I’ve been a fan of Terry Gross’ interviews on the Fresh Air (NPR) radio show for decades, but I was really disappointed with the Nov. 27 show, featuring author Garrett Graff.
Gross and Graff spent much of the interview snickering about the whole UAP topic. The thesis of Graff’s latest book is that the US government’s public reversal on what happened at Roswell gave rise to the modern conspiracy theory movement.

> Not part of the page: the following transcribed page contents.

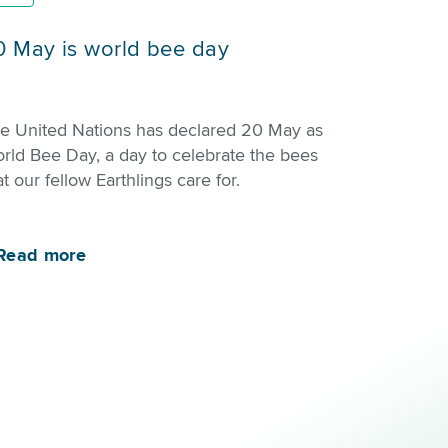
0 May is world bee day
e United Nations has declared 20 May as
rld Bee Day, a day to celebrate the bees
at our fellow Earthlings care for.
Read more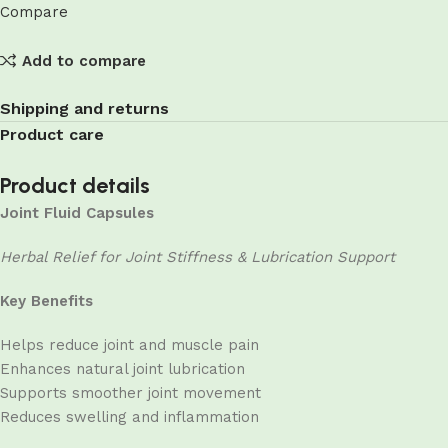
Compare
Add to compare
Shipping and returns
Product care
Product details
Joint Fluid Capsules
Herbal Relief for Joint Stiffness & Lubrication Support
Key Benefits
Helps reduce joint and muscle pain
Enhances natural joint lubrication
Supports smoother joint movement
Reduces swelling and inflammation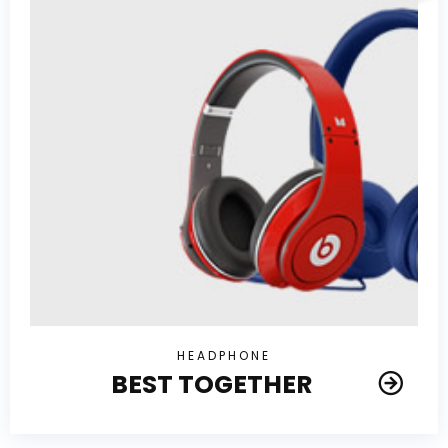
HEADPHONE
BEST TOGETHER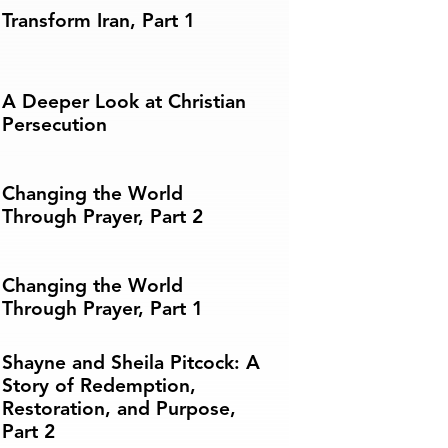
Transform Iran, Part 1
A Deeper Look at Christian
Persecution
Changing the World
Through Prayer, Part 2
Changing the World
Through Prayer, Part 1
Shayne and Sheila Pitcock: A
Story of Redemption,
Restoration, and Purpose,
Part 2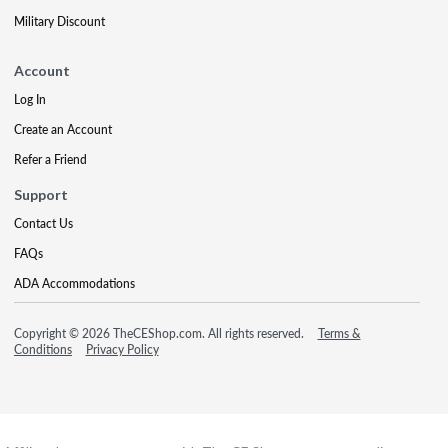
Military Discount
Account
Log In
Create an Account
Refer a Friend
Support
Contact Us
FAQs
ADA Accommodations
Copyright © 2026 TheCEShop.com. All rights reserved.
Terms &
Conditions
Privacy Policy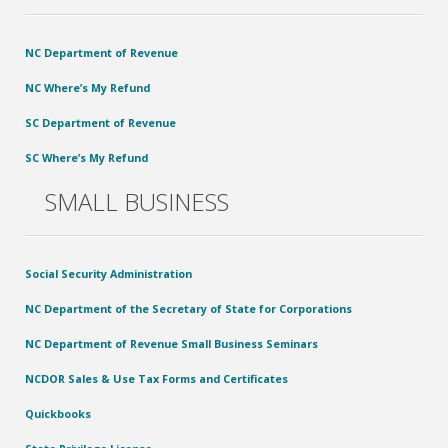
NC Department of Revenue
NC Where’s My Refund
SC Department of Revenue
SC Where’s My Refund
SMALL BUSINESS
Social Security Administration
NC Department of the Secretary of State for Corporations
NC Department of Revenue Small Business Seminars
NCDOR Sales & Use Tax Forms and Certificates
Quickbooks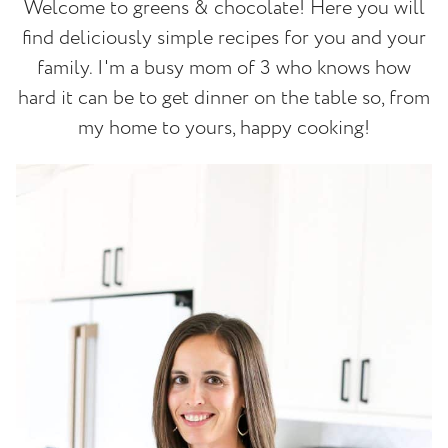
Welcome to greens & chocolate! Here you will
find deliciously simple recipes for you and your
family. I'm a busy mom of 3 who knows how
hard it can be to get dinner on the table so, from
my home to yours, happy cooking!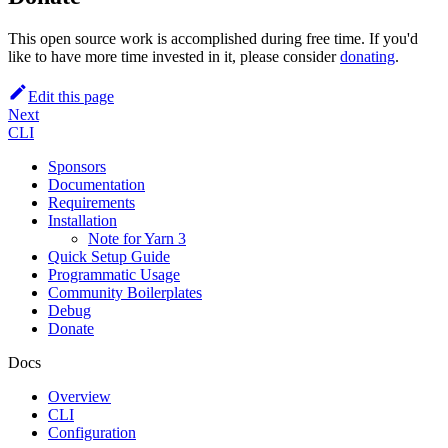
This open source work is accomplished during free time. If you'd
like to have more time invested in it, please consider
donating
.
Edit this page
Next
CLI
Sponsors
Documentation
Requirements
Installation
Note for Yarn 3
Quick Setup Guide
Programmatic Usage
Community Boilerplates
Debug
Donate
Docs
Overview
CLI
Configuration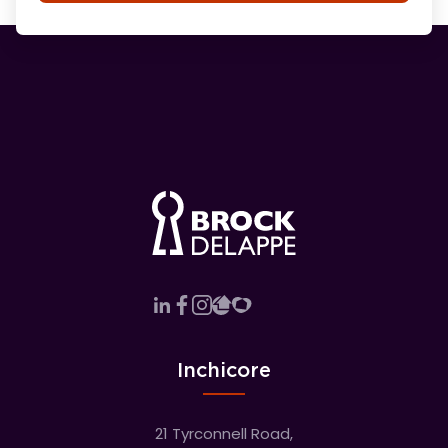
Inchicore
21 Tyrconnell Road,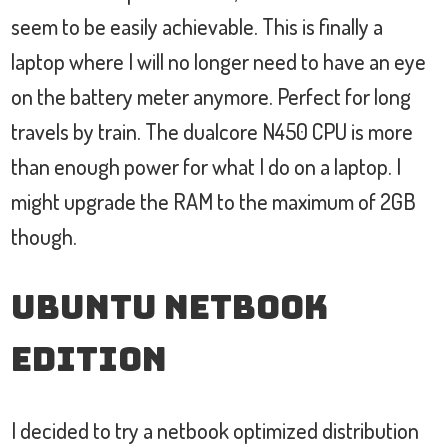
seem to be easily achievable. This is finally a
laptop where I will no longer need to have an eye
on the battery meter anymore. Perfect for long
travels by train. The dualcore N450 CPU is more
than enough power for what I do on a laptop. I
might upgrade the RAM to the maximum of 2GB
though.
Ubuntu Netbook
Edition
I decided to try a netbook optimized distribution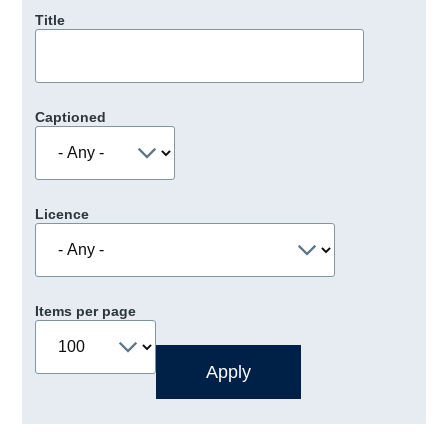
Title
Captioned
Licence
Items per page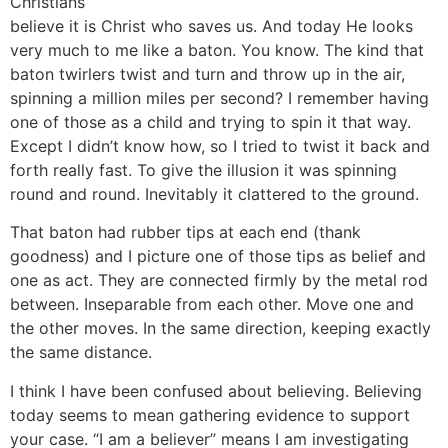
Christians
believe it is Christ who saves us. And today He looks
very much to me like a baton. You know. The kind that
baton twirlers twist and turn and throw up in the air,
spinning a million miles per second? I remember having
one of those as a child and trying to spin it that way.
Except I didn’t know how, so I tried to twist it back and
forth really fast. To give the illusion it was spinning
round and round. Inevitably it clattered to the ground.
That baton had rubber tips at each end (thank
goodness) and I picture one of those tips as belief and
one as act. They are connected firmly by the metal rod
between. Inseparable from each other. Move one and
the other moves. In the same direction, keeping exactly
the same distance.
I think I have been confused about believing. Believing
today seems to mean gathering evidence to support
your case. “I am a believer” means I am investigating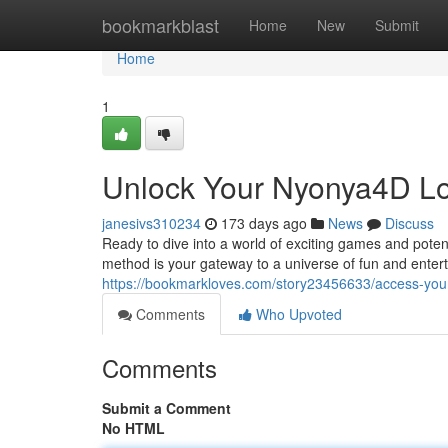
Home
bookmarkblast
Home
New
Submit
Home
1
Unlock Your Nyonya4D Log
janesivs310234
173 days ago
News
Discuss
Ready to dive into a world of exciting games and pote
method is your gateway to a universe of fun and enterta
https://bookmarkloves.com/story23456633/access-your
Comments
Who Upvoted
Comments
Submit a Comment
No HTML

Graff said that the two reasons he doesn’t believe UAPs have extraterrestrial origins are:
Carl Sagan thought that “statistically, you would only expect aliens to come by every couple hundred thousand years,” so it’s unlikely that we’d see even one, much less at the frequency that they’re reported. However, later in the interview, Graff said that “… it could be that there are interstellar visitors passing through our solar system, you know, every day, every week, every month, every year, and we just don’t have the technology yet to notice.” Which is it? “You end up with this very humancentric view that any alien civilization would actually care about us in the first place. The most likely answer is that nobody knows that we are here and that nobody would care that we are a pretty young and immature civilization on a pretty ordinary planet in a pretty ordinary solar system….” So not only was Sagan an expert on extraterrestrial itineraries, but Graff somehow knows what extraterrestrials are interested in.
Instead of having a subject-matter expert on to discuss UAP evidence or recent developments like Grusch’s testimony and the Schumer-Rounds Disclosure Act, Gross interviewed an author giving his hunches. The show was especially disappointing because Fresh Air reaches a large mainstream audience that doesn’t pay much attention to this topic.